Problem description: An exact reproduction of all the data is needed, with no images in it.

[Stored records]
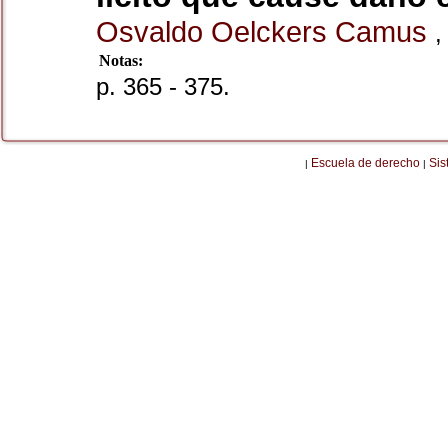
Osvaldo Oelckers Camus
,
Notas:
p. 365 - 375.
Escuela de derecho
Sis
|
|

Answer area:
Osvaldo Oelckers Camus
,
Notas:
p. 365 - 375.
Escuela de derecho
Sis
|
|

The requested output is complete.